Personally, I don't think anybody is "poor" because he got rich. Other people, however, have less money than they would have had.
Suppose it was Gill Bates, instead of Bill Gates, who licensed DOS to IBM. Then Bates would be the billionaire. Bates lost billions on that deal. Or suppose it was Linux, instead of Windows, that came preloaded on every PC. Then we'd all be a few hundred dollars richer.
This is the classic liberal gambit that goes "if 'X' didn't invent the telephone, then someone else would have. Therefore, the vast mass of ordinary people owe nothing to the inventor of the telephone because it was inevitable." That ignores the possibility that the telephone might have been invented much later than it was invented. It also ignores the fact that only another man of the caliber of Alexander Graham Bell would have invented it, not one of the ignorant brutes who worked stringing up telephone wires.

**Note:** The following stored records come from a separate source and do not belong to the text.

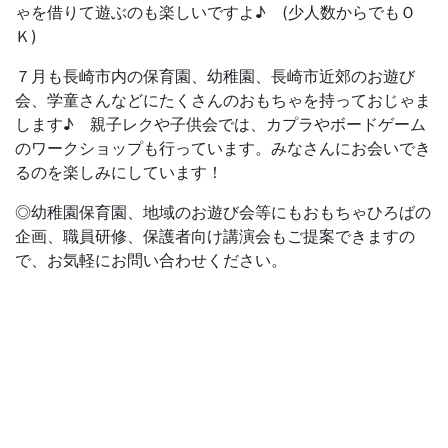
ゃを借りて遊ぶのも楽しいですよ♪ (少人数からでもＯ
Ｋ)
７月も長崎市内の保育園、幼稚園、長崎市近郊のお遊び
会、学童さんなどにたくさんのおもちゃを持っておじゃま
します♪ 親子レクや子供会では、カプラやボードゲーム
のワークショップも行っています。みなさんにお会いでき
るのを楽しみにしています！
◎幼稚園保育園、地域のお遊び会等にもおもちゃひろばの
企画、職員研修、保護者向け講演会もご提案できますの
で、お気軽にお問い合わせください。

The fact is that Windows and the PC increased the productivity of American business by many orders of magnitude. Every person on earth is considerably wealthier because of Windows and the PC. Linux wouldn't even exist if it wasn't for Windows because Linux was initially written on Windows machines.

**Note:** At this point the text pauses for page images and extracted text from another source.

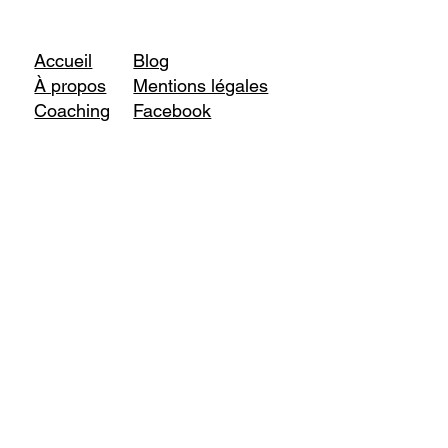
Accueil
Blog
À propos
Mentions légales
Coaching
Facebook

This is true. Not only is the finance aspect of it importnat, but the efficiency aspect as well. I got 'tennis elbow' (tendonitis) from hand writing medical notes. Now I do computer documentation and that alone has increased productivity and saved God knows how many trees. There are just so many people now, that if we didn't have technology we would all be poorer.

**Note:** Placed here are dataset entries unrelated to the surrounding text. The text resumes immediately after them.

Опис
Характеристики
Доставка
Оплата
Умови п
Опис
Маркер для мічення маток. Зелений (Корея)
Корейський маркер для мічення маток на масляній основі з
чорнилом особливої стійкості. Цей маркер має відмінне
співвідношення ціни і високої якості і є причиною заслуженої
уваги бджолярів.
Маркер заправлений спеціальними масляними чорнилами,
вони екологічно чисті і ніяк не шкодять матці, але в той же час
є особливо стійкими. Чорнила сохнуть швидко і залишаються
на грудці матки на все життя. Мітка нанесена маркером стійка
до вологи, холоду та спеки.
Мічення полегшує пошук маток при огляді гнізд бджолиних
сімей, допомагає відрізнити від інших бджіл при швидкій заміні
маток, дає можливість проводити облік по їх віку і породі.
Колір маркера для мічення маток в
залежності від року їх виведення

I will have to qualify your statement about 'ignorant brutes' stringing up telephone wires. We don't have wires so much now, we have fiber optics and cell. A person who works with that technology can't be an 'ignorant brute' even though he may not have invented the telephone. And even those who did work with the wires had to have extensive training to do so and to keep from gettinig fried by the high voltage wires which were strung just above the telephone wires. And if you think back to the days of actual wires, the telephone was about the only thing in your house that you could count on working almost 100% of the time. If the phone didn't work in those days, there had been a major catastrophe. Even now, though, that can be almost true. When we had our ice storm here my cell phone still worked. No one could get in or out of my subdivision for days due to fallen trees and downed electric wires, but the cell phone was up and running as long as it held a charge and then there was always the car to charge it from.
AT&T Long Lines Microwave Towers Remembered
...This set of pages is dedicated to the men and women of AT&T Long Lines...the group who built a communications network designed to withstand World War III. Fortunately for us, they never had the chance to check it out
We would all be poorer if not for this amazing technology which we now take completely for granted.